All papers selected for this study were high-quality RCTs (Jadad score ≥ 3 points) and fulfilled the inclusion criteria. However, our meta-analysis has several limitations. First, there was only one RCT that compared the golimumab with placebo. A second limitation is that all studies included in this meta-analysis were written in English. Hence, it is possible that we may have missed potentially relevant trials from non-English language literature. Third, these data need to be interpreted with caution because the patients in these clinical trials might not be representative of patients seen in clinical practice, and follow-up might not be sufficiently long for some serious events such as malignancy (if they occurred). Fourth, we did not perform metaregression to assess the factors that resulted in heterogeneity; we specifically performed subgroup analyses on patients assigned to various TNF-α blocker groups.
5. Conclusion
In the past decade, infliximab has made an important contribution to the management of UC, and it is the only biological agent approved to treat patients with UC, but as time goes by, more and more studies have found that numerous patients have shown diminished or loss of response to infliximab, owing to the development of antibodies directed against the drug. Thus, new biological agents should be developed and used for the treatment of UC. In our study, adalimumab and golimumab have also been found to be effective in UC, because they are capable of inducing response, remission, and even mucosal healing.
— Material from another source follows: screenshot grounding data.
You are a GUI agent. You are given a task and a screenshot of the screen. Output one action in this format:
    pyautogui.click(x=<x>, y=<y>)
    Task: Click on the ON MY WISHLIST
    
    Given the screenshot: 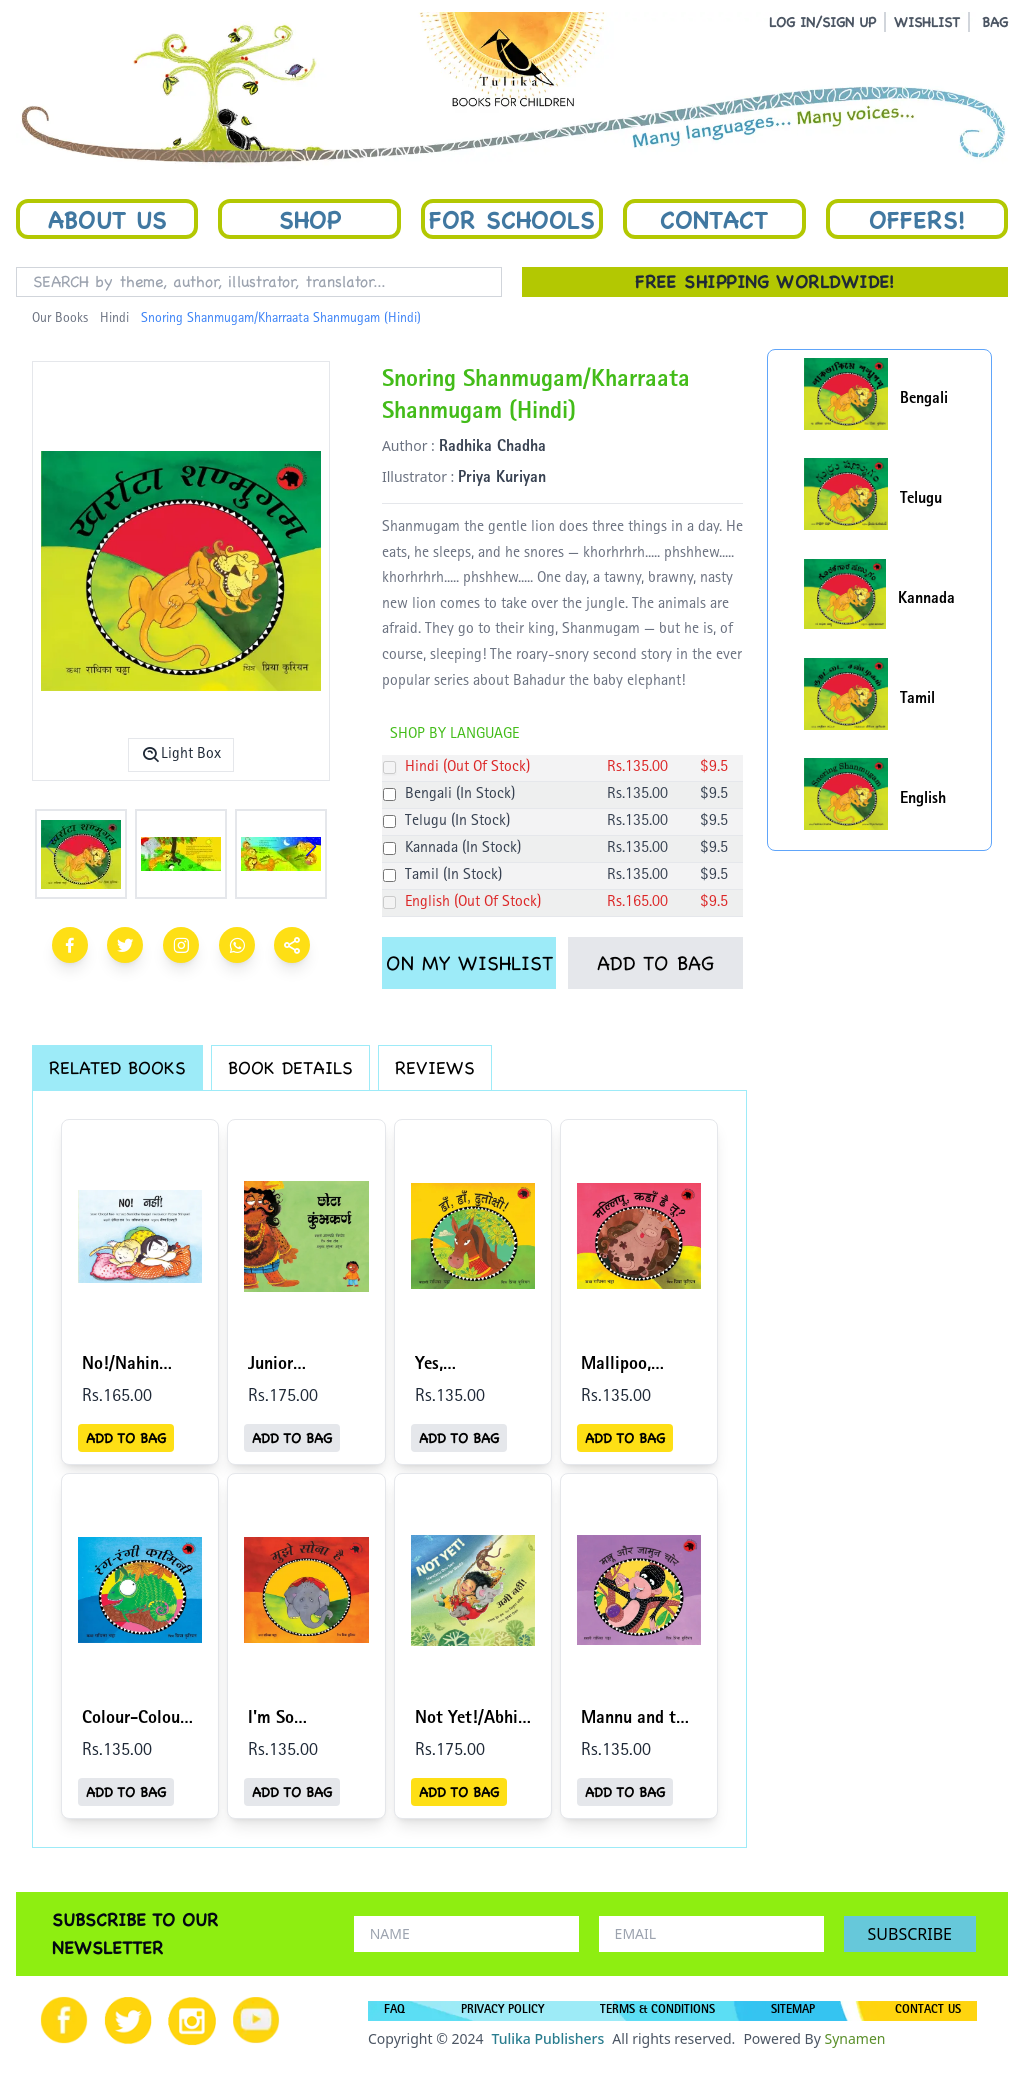 What is the action you would take?
    pyautogui.click(x=469, y=963)
    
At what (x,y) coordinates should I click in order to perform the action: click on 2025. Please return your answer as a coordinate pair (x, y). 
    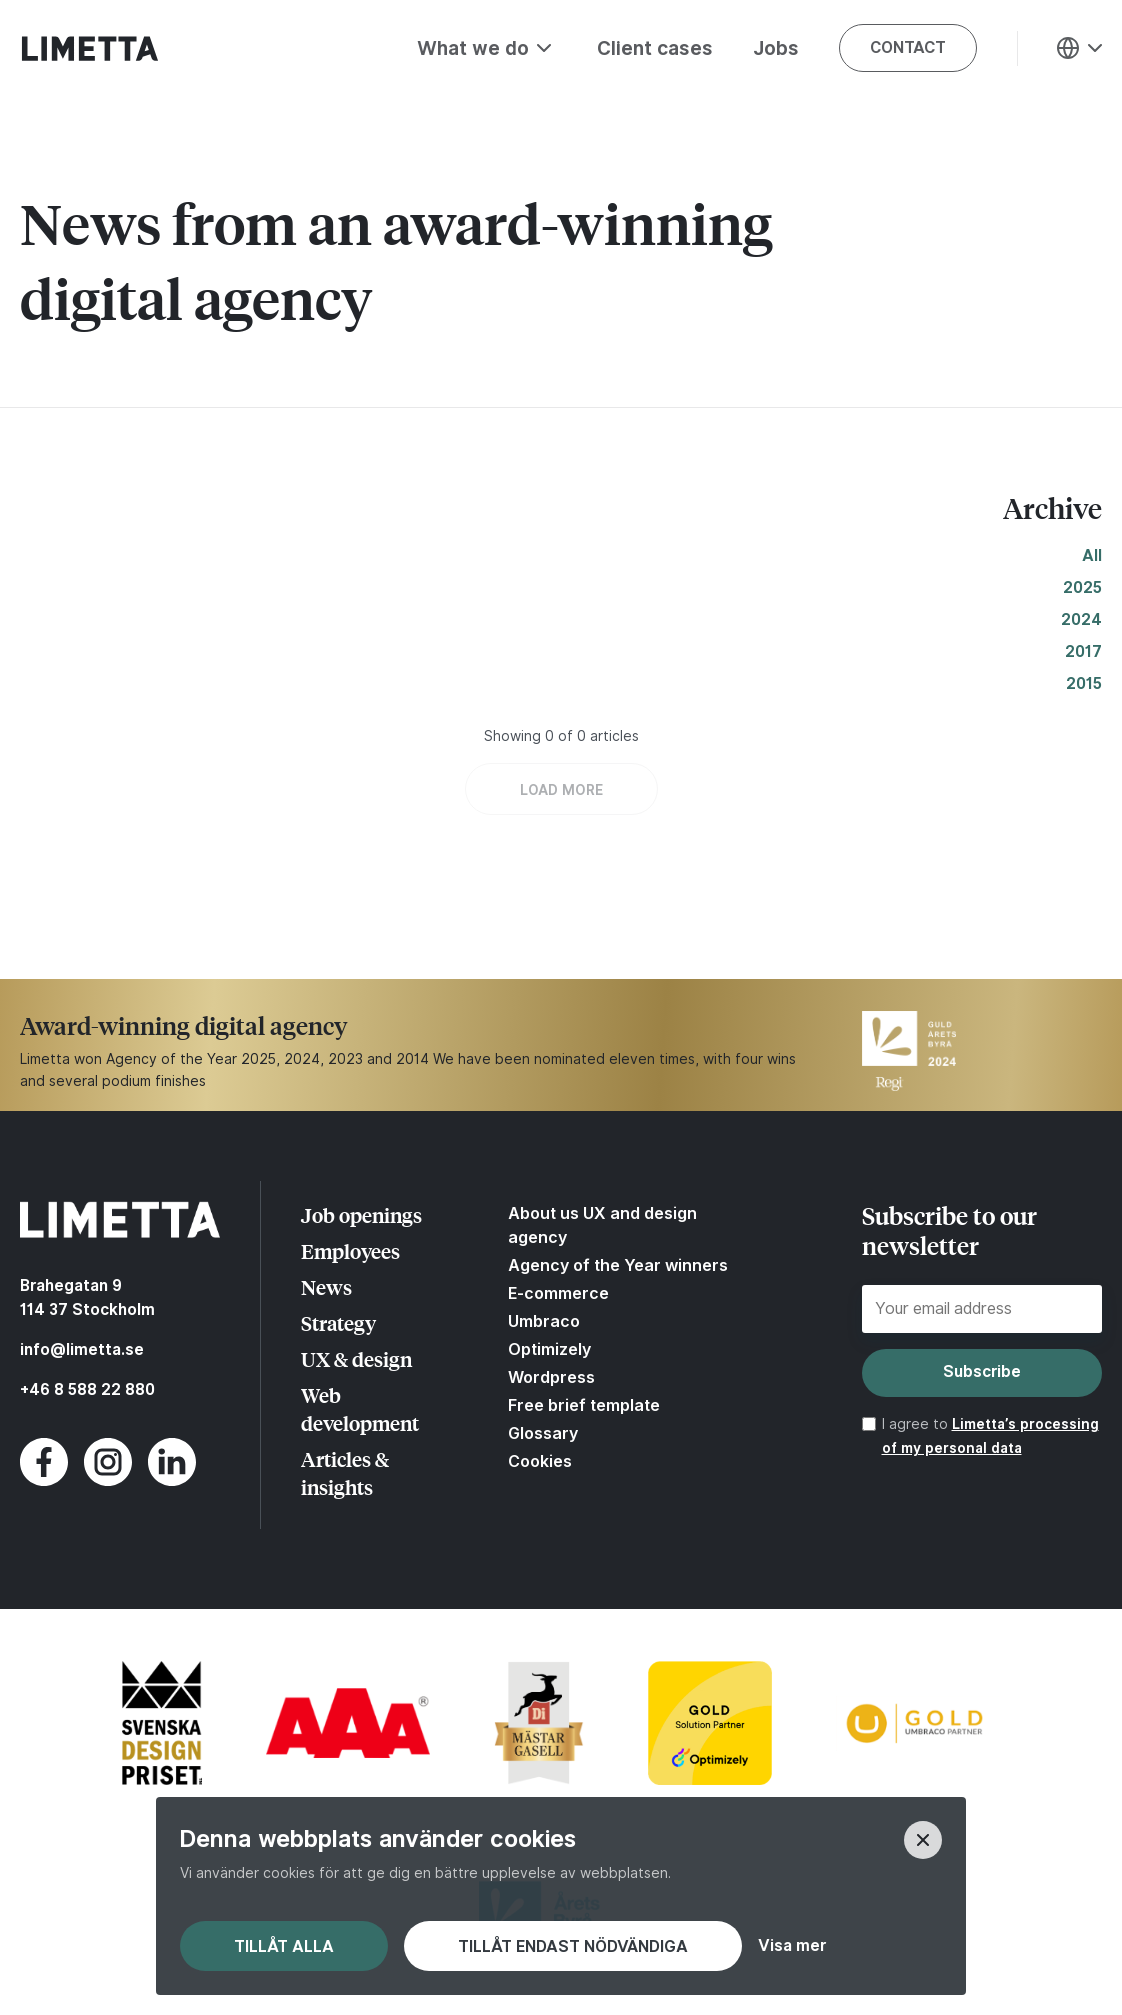     Looking at the image, I should click on (1082, 587).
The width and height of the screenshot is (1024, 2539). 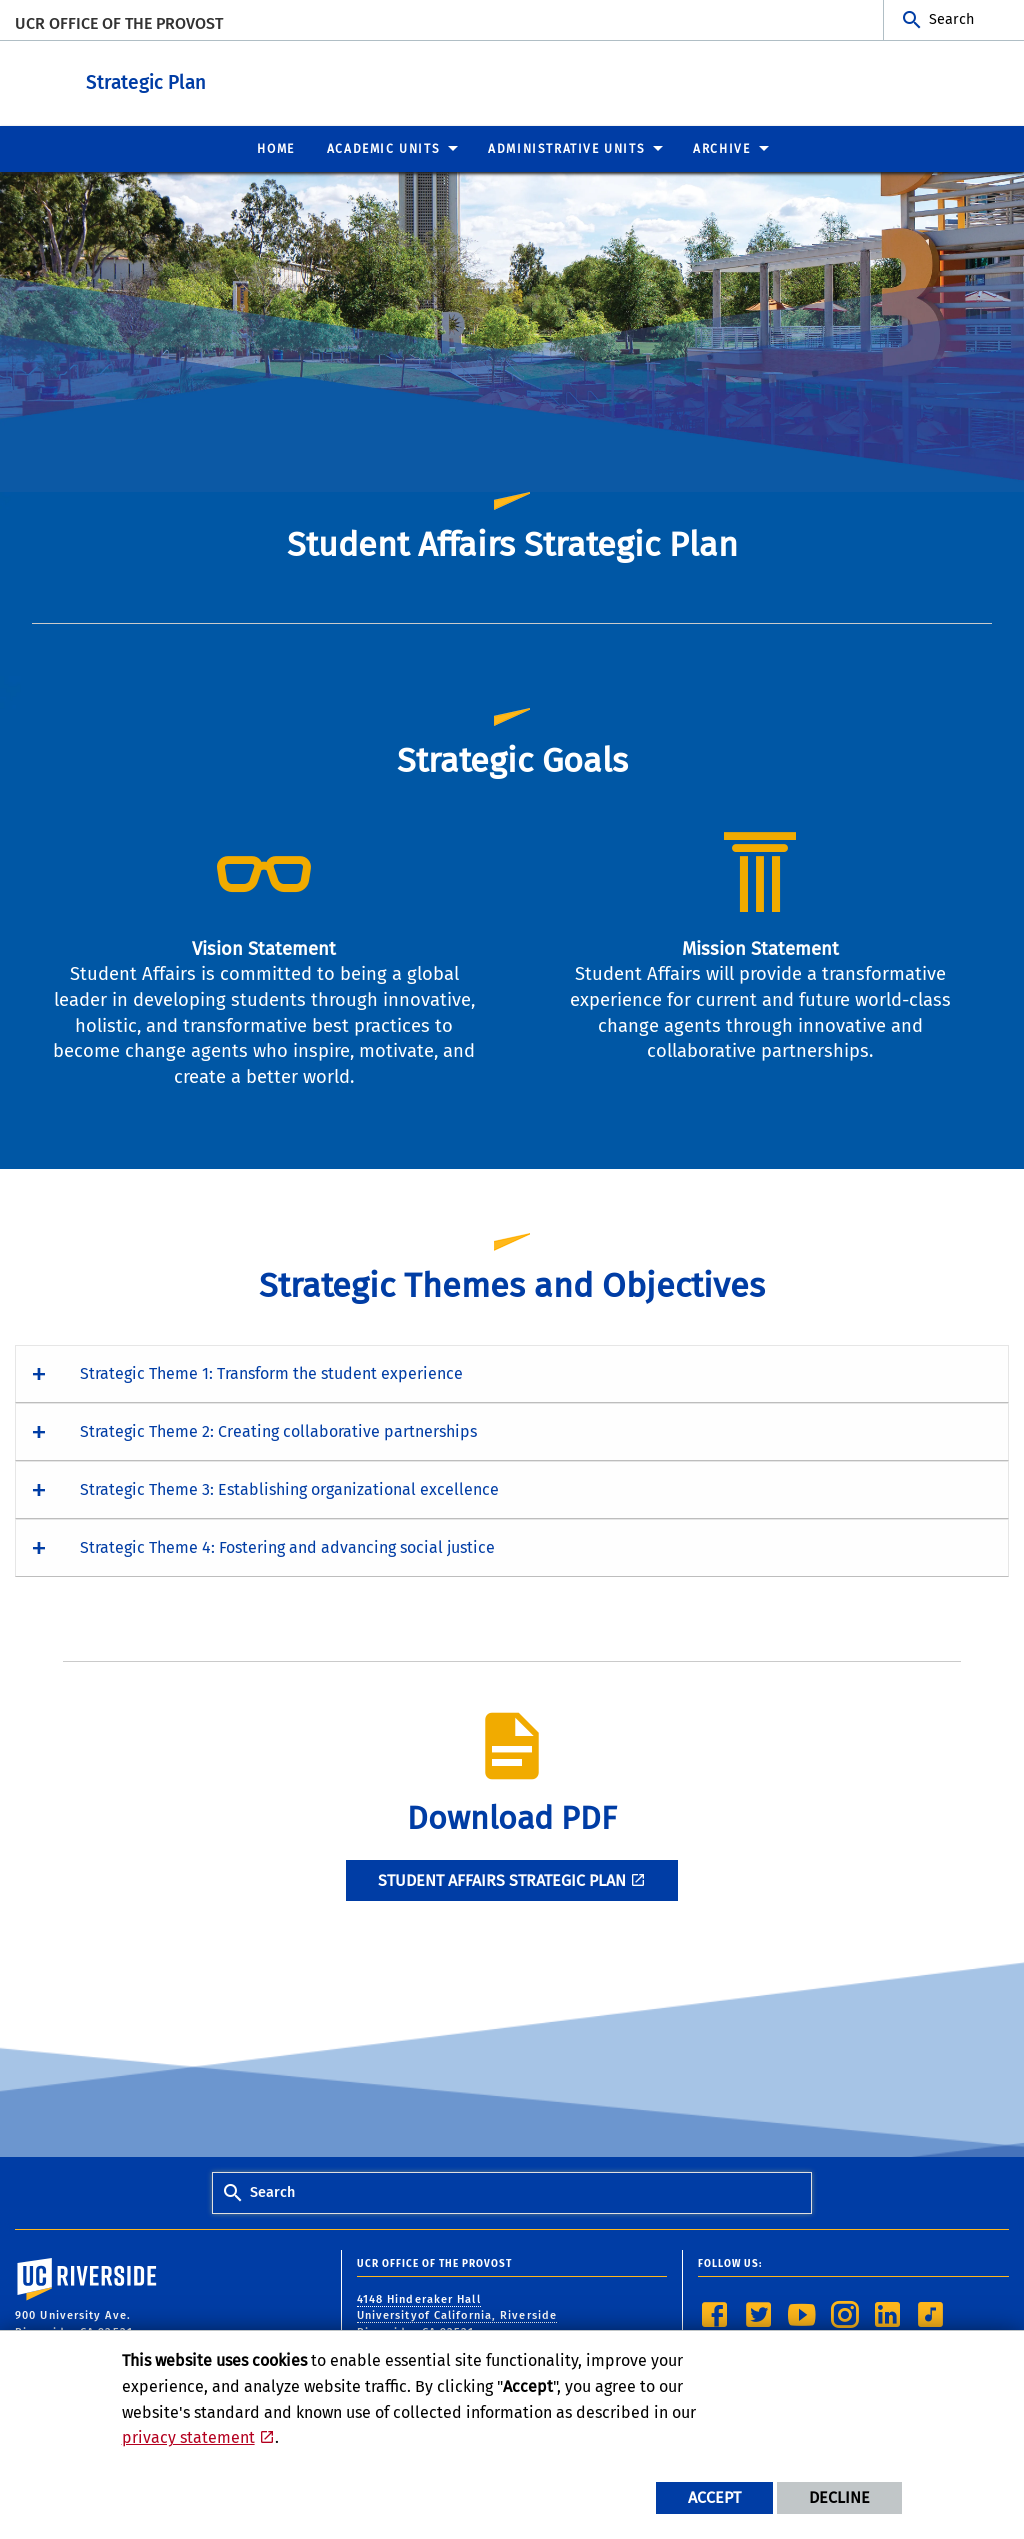 What do you see at coordinates (951, 19) in the screenshot?
I see `Search` at bounding box center [951, 19].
In conclusion, our study suggested that TNF-α blockers were superior to controls in achieving short-term clinical response/remission, long-term remission, and mucosal healing, and decreased the colectomy rate and serious adverse reactions. Although TNF-α blockers were largely safe, it is important to understand that serious adverse events were probably associated with anti-TNF-α therapies. Because anti-TNF-α therapies are nonselective, a new technology can be exploited for selective detection as well as noninvasive therapy of UC. Nanomedicine is one of the most rapidly developing fields in the 21st century [35]. It has the ability for highly selective accumulation in the diseased tissue and is capable of delivering an effective therapeutic action selectively. Thus, we believe nanomedicine combined with anti-TNF-α therapies will lead breakthroughs for the treatment of UC.
Owing to the limitations of this meta-analysis, more prospective randomized trials are needed to confirm the results.
Footnotes
Conflicts of interest
The authors declare that they have no conflicts of interest.